對方已經爬入其中,他拔出身上的長劍朝著我走來。
我一個如法炮製的肩撞撞向了對方,但被他在摔倒後立刻站了起來並遠離窗口。
我衝入他的懷中一拳打在他的鎖甲之上。
好痛…
使出攻擊的拳頭紅腫了起來。
魔力不足,已經無法繼續支撐我的行動了,剛剛的那擊,是短時間內可使用的最後一擊了。
身體向前彎曲,雙手垂地,汗水不停的從我頭上滴落,此刻的我無法隱藏身上的疲態。
看到我的異常,士兵拔出了身上的長劍向我揮來。
可惡,我想活下去!
我勉強擠出身上僅有的魔力,覆蓋在手臂上,作為盾牌阻擋了攻擊,同時用力將其推到了窗前,士兵的手則緊緊抓著窗框使自己不會掉下去。
啊啊啊啊!
一記膝擊踢了向他的胯下,對方因劇痛頓時失去了力量,我同時以身體的重量來作為推力,與他一同的摔落了下來。
不能鬆手。
我死死抓住他的身體,不讓他有轉身的機會,而士兵則是不斷的掙扎想把我當作肉墊。當我們快要墜落到地面時--
就是現在。
一瞬間我讓於半空時回復的魔力覆蓋全身,雖然只有短短一剎那,但因為這層防禦與士兵的人肉護墊,使我不至於摔死。
「呃~」
我試著抬動四肢,劇烈的痛楚使我無法行動。
估計骨折了。
看到有其他人摔了下來,一位身著軍服的人與他身邊的一群士兵走了過來。
死定了,剛剛害死了那麼多士兵,他們肯定會想把我宰了。
身著軍服的人走到我面前蹲了下來,如同打量般俯視著我。
「從外貌特徵來看,你是弗里德里希吧。」
我沒有回答,只是靜靜的等待著它的下一步行動。
「你可真頑強啊,害死了我不少士兵,要不是上頭有令,不然早砍了你。

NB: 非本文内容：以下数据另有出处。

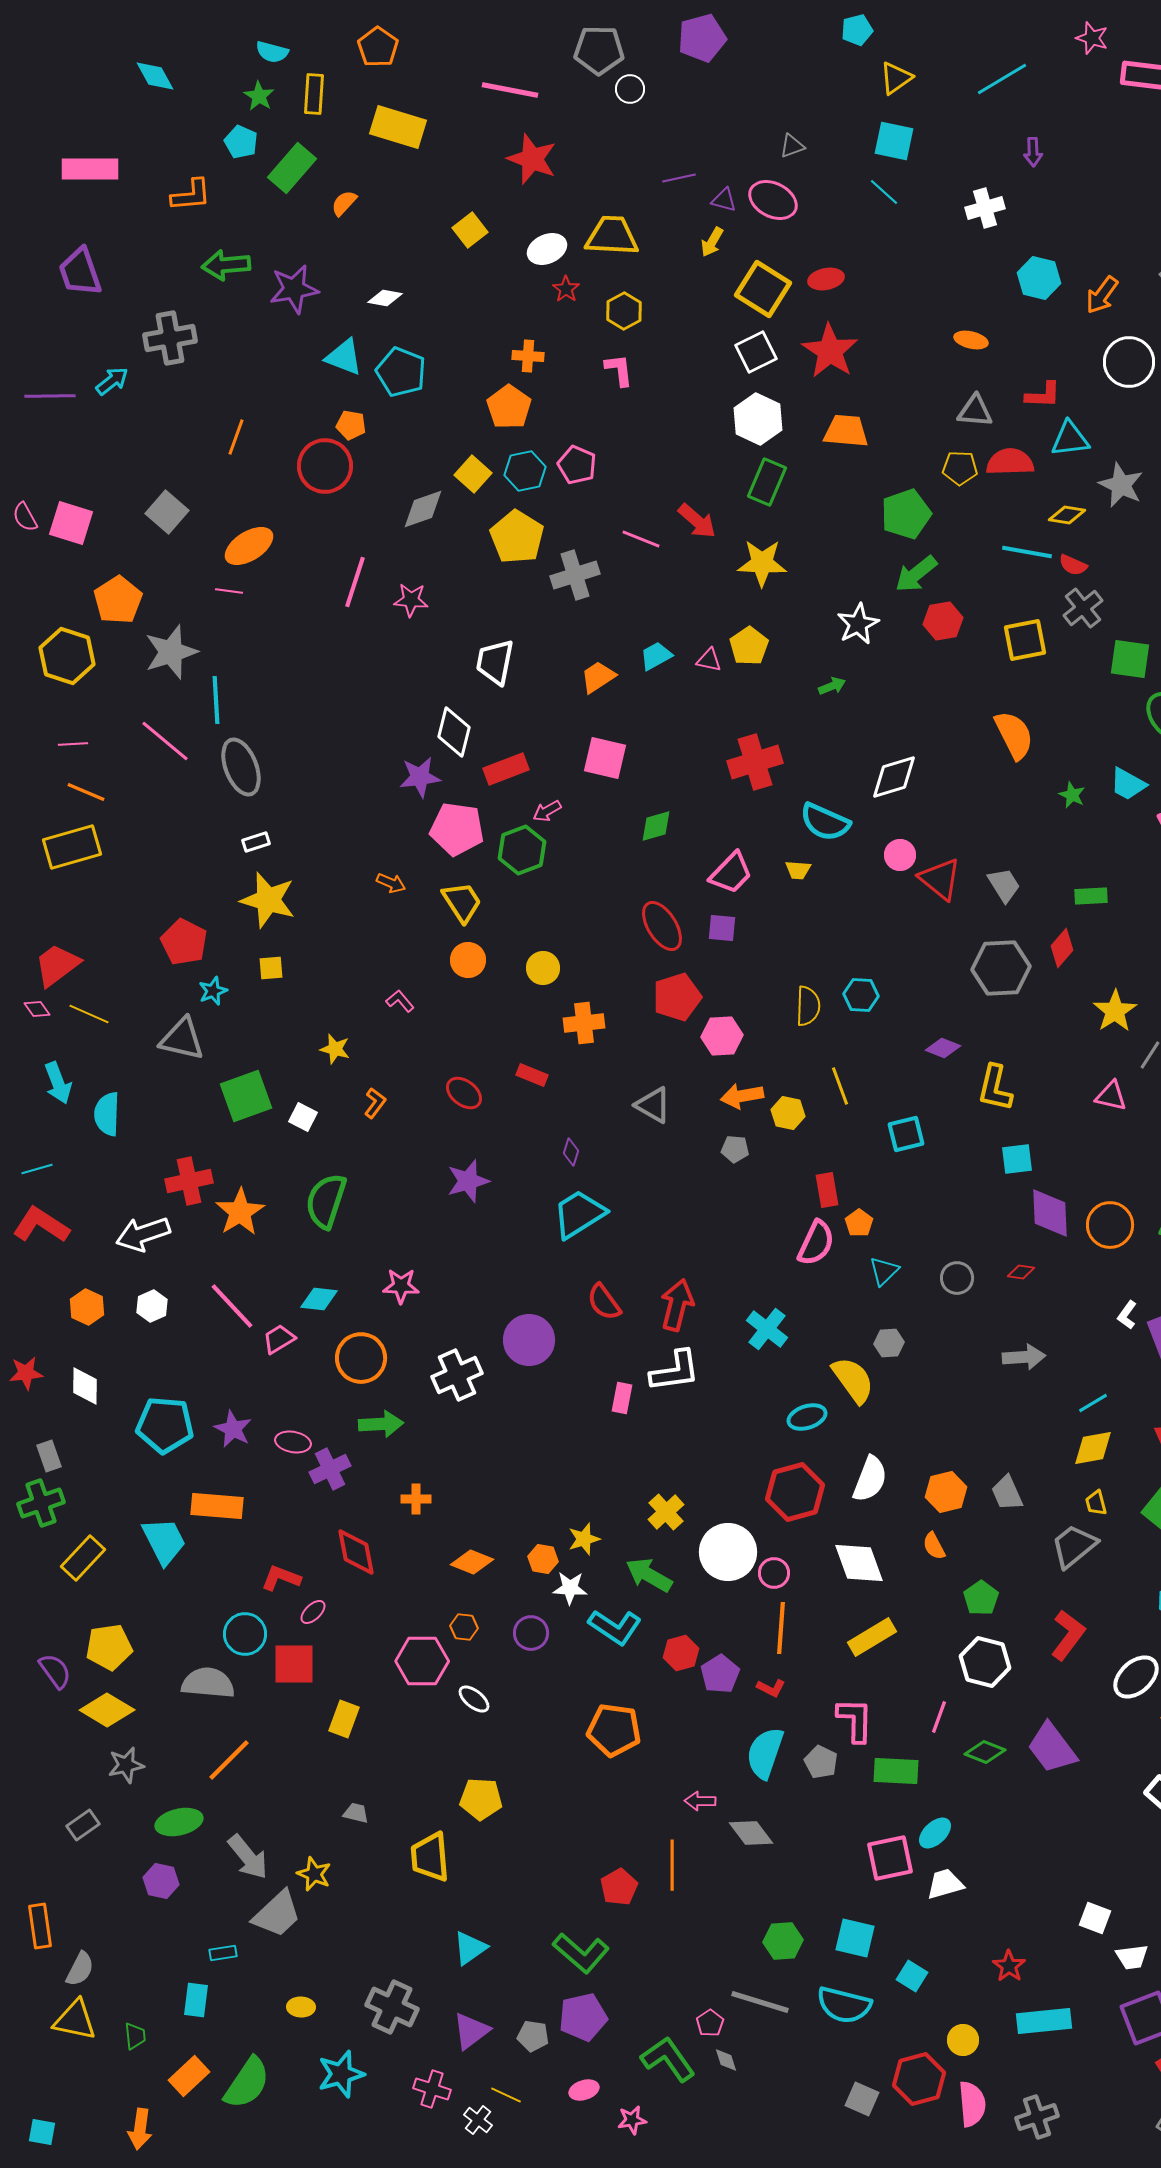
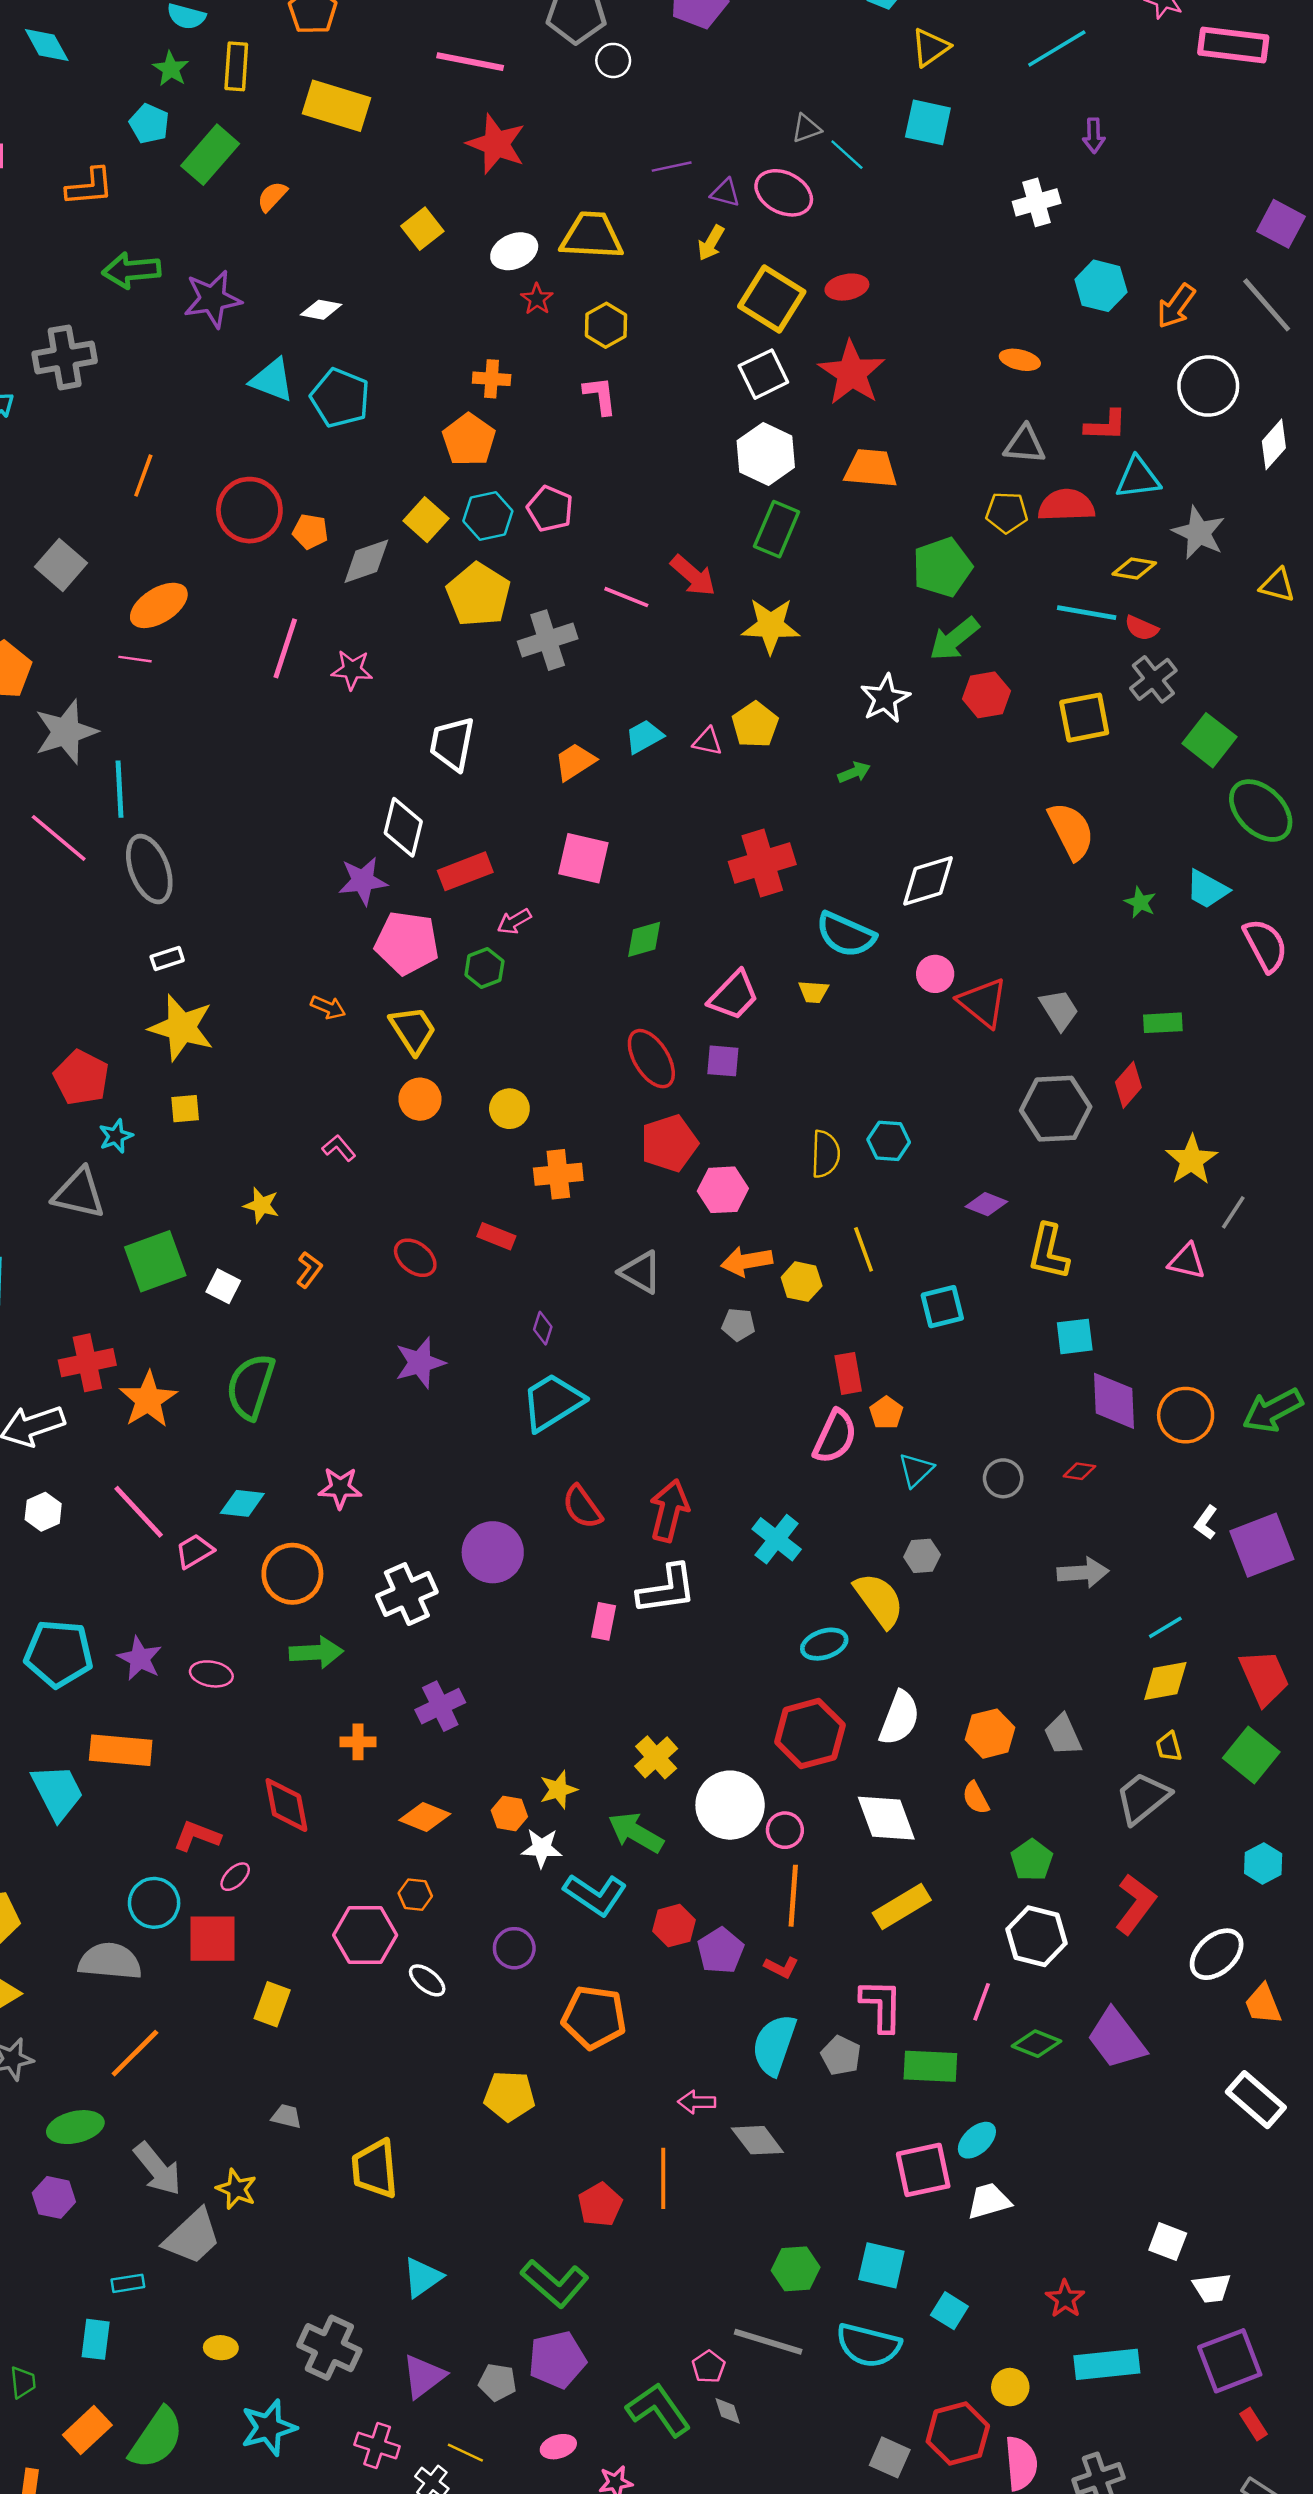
cyan line: (884, 192) -> (847, 155), moved
orange pentagon: (351, 425) -> (310, 532), moved
green square: (1130, 659) -> (1209, 740), turned 30
green hexagon: (522, 850) -> (484, 968), size x0.7
purple cross: (330, 1469) -> (440, 1706), moved
purple circle: (531, 1633) -> (514, 1948), moved
yellow pentagon: (481, 1799) -> (509, 2096), moved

」
好痛。
他一腳踢在了我的頭上,鮮血從額頭上流出。
「把他架起來,我要讓他看看他們的徒勞,上頭允許我們把這棟樓給毀了。」
什麼!
他的話語使我再度清醒了過來。
「有精神了啊,這樣最好,不然到時候沒看到可就麻煩了。」
住手,快住手!
我忍住從全身發出的疼痛不斷掙扎著,不行,身體被士兵們給架著無法行動。
「好3!2!1!」
轟隆--
場地四周冒起了的煙塵,同時整棟建築開始向下坍塌,巨量的塵土飛至上空,遮蔽了大半的視線。
「全軍攻擊!」
在他的一聲號令下,士兵們衝入了煙塵之中,慘叫聲此起彼伏的響著,這次學生們已經完全失去了反抗的手段,一段時間過後整個聲音隨著煙塵的飄散一同停止了。
「報告!以全數殲滅。」
「告知全軍,收隊了,回去後發給他們一些紅酒吧。」
「是!」
聽到可以喝酒的消息,傳令的士兵臉上充滿著喜悅,三步併作兩步的衝向那些正在收拾的同僚告知他們這件事。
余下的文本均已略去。